2006 yılında yayınlanan ve izleyicinin kalbinde taht kuran “Sıla” dizisi, hem kıssasıyla hem de güçlü oyuncu takımıyla hafızalarda yer etti. Cansu Dere ile Mehmet Akif Alakurt’un başrollerini paylaştığı dizinin kamera ardı ise bir o kadar çalkantılıydı. Dizi setinde yaşanan tansiyonlar, bilhassa ikilinin birbirine girmesiyle ayyuka çıktı. Cansu Dere’nin sete geç gelmesine sonlanan Mehmet Akif Alakurt’un çıkışı ortalığı karıştırdı.
Gelin, çok konuşulan bu hengamenin ayrıntılarını birlikte hatırlayalım.
2006 yılında ekranlara gelen ve kısa müddette reytinglerde doruğa oturan “Sıla”, Güneydoğu’nun töre gerçeğini romantik bir kıssayla harmanlayarak büyük ilgi gördü.

Cansu Dere’nin canlandırdığı Sıla ile Mehmet Akif Alakurt’un hayat verdiği Boran karakteri, diziyi adeta taşıyan isimlerdi. Yayınlandığı devirde haftalarca konuşulan bu üretim, 2008 yılında final yaptı fakat tesiri yıllar uzunluğu sürdü.
Cansu Dere’nin birinci başrol tecrübesi olan bu dizi, Mehmet Akif Alakurt’un da şöhretini perçinlediği projeydi.

Daha evvel “Hacı” dizisiyle tanınan Alakurt, “Sıla” ile tam manasıyla yıldızlaştı. Cansu Dere için de bu proje mesleğinde büyük bir dönüm noktası oldu.

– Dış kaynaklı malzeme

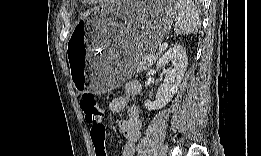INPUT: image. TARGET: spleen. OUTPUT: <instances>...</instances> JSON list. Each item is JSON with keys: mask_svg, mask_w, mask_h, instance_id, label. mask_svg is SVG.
Segmentation results:
<instances>
[{"mask_svg": "<svg viewBox=\"0 0 261 156\" xmlns=\"http://www.w3.org/2000/svg\"><path fill=\"white\" fill-rule=\"evenodd\" d=\"M174 10L178 13L174 25L176 33L195 34L199 26V14L193 1L180 0L176 3Z\"/></svg>", "mask_w": 261, "mask_h": 156, "instance_id": "spleen-1", "label": "spleen"}]
</instances>
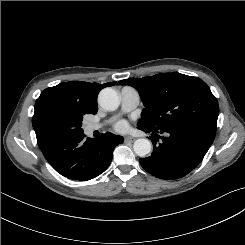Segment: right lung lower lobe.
<instances>
[{
  "mask_svg": "<svg viewBox=\"0 0 245 245\" xmlns=\"http://www.w3.org/2000/svg\"><path fill=\"white\" fill-rule=\"evenodd\" d=\"M122 136L110 132L92 140L84 133L55 140L46 154V160L62 176L72 180H90L110 165L114 148L123 143Z\"/></svg>",
  "mask_w": 245,
  "mask_h": 245,
  "instance_id": "98d812e1",
  "label": "right lung lower lobe"
}]
</instances>
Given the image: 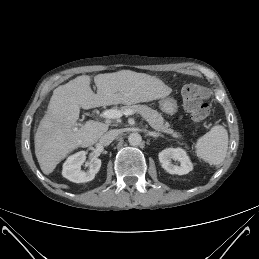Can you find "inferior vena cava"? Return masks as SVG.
Listing matches in <instances>:
<instances>
[{"label": "inferior vena cava", "instance_id": "obj_1", "mask_svg": "<svg viewBox=\"0 0 259 259\" xmlns=\"http://www.w3.org/2000/svg\"><path fill=\"white\" fill-rule=\"evenodd\" d=\"M117 135L118 132L116 130H110L100 137L99 142L103 146H108L117 137Z\"/></svg>", "mask_w": 259, "mask_h": 259}]
</instances>
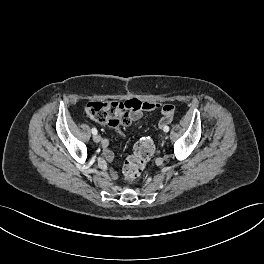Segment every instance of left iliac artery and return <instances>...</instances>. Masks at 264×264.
I'll use <instances>...</instances> for the list:
<instances>
[{
    "label": "left iliac artery",
    "mask_w": 264,
    "mask_h": 264,
    "mask_svg": "<svg viewBox=\"0 0 264 264\" xmlns=\"http://www.w3.org/2000/svg\"><path fill=\"white\" fill-rule=\"evenodd\" d=\"M163 130H164V132H168V131H169V127H168V126H165V127L163 128Z\"/></svg>",
    "instance_id": "1"
}]
</instances>
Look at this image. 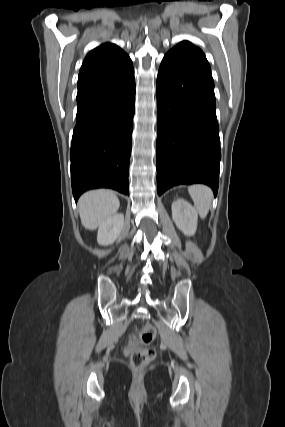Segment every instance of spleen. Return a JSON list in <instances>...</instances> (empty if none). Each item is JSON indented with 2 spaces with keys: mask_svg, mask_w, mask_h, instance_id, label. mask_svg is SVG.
I'll list each match as a JSON object with an SVG mask.
<instances>
[{
  "mask_svg": "<svg viewBox=\"0 0 285 427\" xmlns=\"http://www.w3.org/2000/svg\"><path fill=\"white\" fill-rule=\"evenodd\" d=\"M188 192L200 217L205 218L211 206L213 198L212 190L208 186L197 184L190 186Z\"/></svg>",
  "mask_w": 285,
  "mask_h": 427,
  "instance_id": "1",
  "label": "spleen"
}]
</instances>
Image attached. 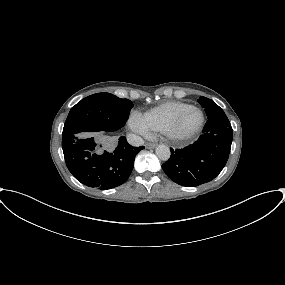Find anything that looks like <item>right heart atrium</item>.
I'll use <instances>...</instances> for the list:
<instances>
[{
  "label": "right heart atrium",
  "mask_w": 285,
  "mask_h": 285,
  "mask_svg": "<svg viewBox=\"0 0 285 285\" xmlns=\"http://www.w3.org/2000/svg\"><path fill=\"white\" fill-rule=\"evenodd\" d=\"M129 125L132 129L140 133H143V134L148 133V131L144 128V126L141 124V122L137 119V116L135 115L130 118Z\"/></svg>",
  "instance_id": "d8ad5b80"
}]
</instances>
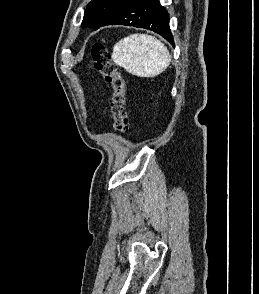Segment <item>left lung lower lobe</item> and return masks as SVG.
I'll use <instances>...</instances> for the list:
<instances>
[{
  "instance_id": "left-lung-lower-lobe-1",
  "label": "left lung lower lobe",
  "mask_w": 259,
  "mask_h": 294,
  "mask_svg": "<svg viewBox=\"0 0 259 294\" xmlns=\"http://www.w3.org/2000/svg\"><path fill=\"white\" fill-rule=\"evenodd\" d=\"M106 25H127L152 30L174 46L169 15L159 0H126L113 9L100 27Z\"/></svg>"
}]
</instances>
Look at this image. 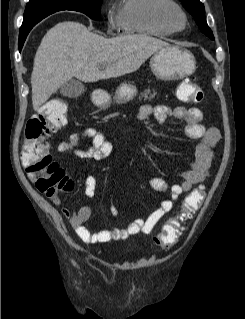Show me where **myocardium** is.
Here are the masks:
<instances>
[{"instance_id":"1","label":"myocardium","mask_w":245,"mask_h":319,"mask_svg":"<svg viewBox=\"0 0 245 319\" xmlns=\"http://www.w3.org/2000/svg\"><path fill=\"white\" fill-rule=\"evenodd\" d=\"M158 15L173 32L182 31L186 27L187 17L184 10L172 0L159 6Z\"/></svg>"}]
</instances>
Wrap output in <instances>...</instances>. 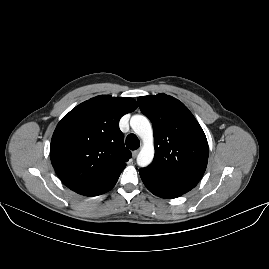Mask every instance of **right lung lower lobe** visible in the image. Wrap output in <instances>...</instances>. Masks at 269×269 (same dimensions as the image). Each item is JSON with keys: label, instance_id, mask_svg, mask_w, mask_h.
Listing matches in <instances>:
<instances>
[{"label": "right lung lower lobe", "instance_id": "98d812e1", "mask_svg": "<svg viewBox=\"0 0 269 269\" xmlns=\"http://www.w3.org/2000/svg\"><path fill=\"white\" fill-rule=\"evenodd\" d=\"M118 179L113 180L112 182L103 185V186H99V187H95V188H88V189H83L78 191V194L84 195V196H97L103 193L108 192L109 190H111L114 185L116 184Z\"/></svg>", "mask_w": 269, "mask_h": 269}]
</instances>
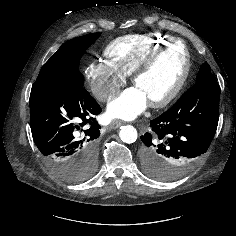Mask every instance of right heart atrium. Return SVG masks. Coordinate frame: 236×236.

Ekranda birbirine yakıştırılan ikili, dizideki uyumlarıyla övgü toplarken set ardında işler pek de o denli değildi.
İddialara nazaran, Cansu Dere’nin sete sık sık geç gelmesi Mehmet Akif Alakurt’un sabrını taşırdı.

Yine sıcak bir Mardin gününde yaşanan gecikmenin akabinde Alakurt’ın “Mardin’in bu sıcağında hanımefendiyi beklemek zorunda mıyım?” diye bağırması bardağı taşıran son damla oldu. Bu sözleri duyan Cansu Dere seti birbirine kattı. Tansiyon o denli büyüdü ki üretim grubu çekimlere iki gün orta verdi.
O periyot yaşanan arbede kulaktan kulağa yayılırken, taraflar pek açıklama yapmadı.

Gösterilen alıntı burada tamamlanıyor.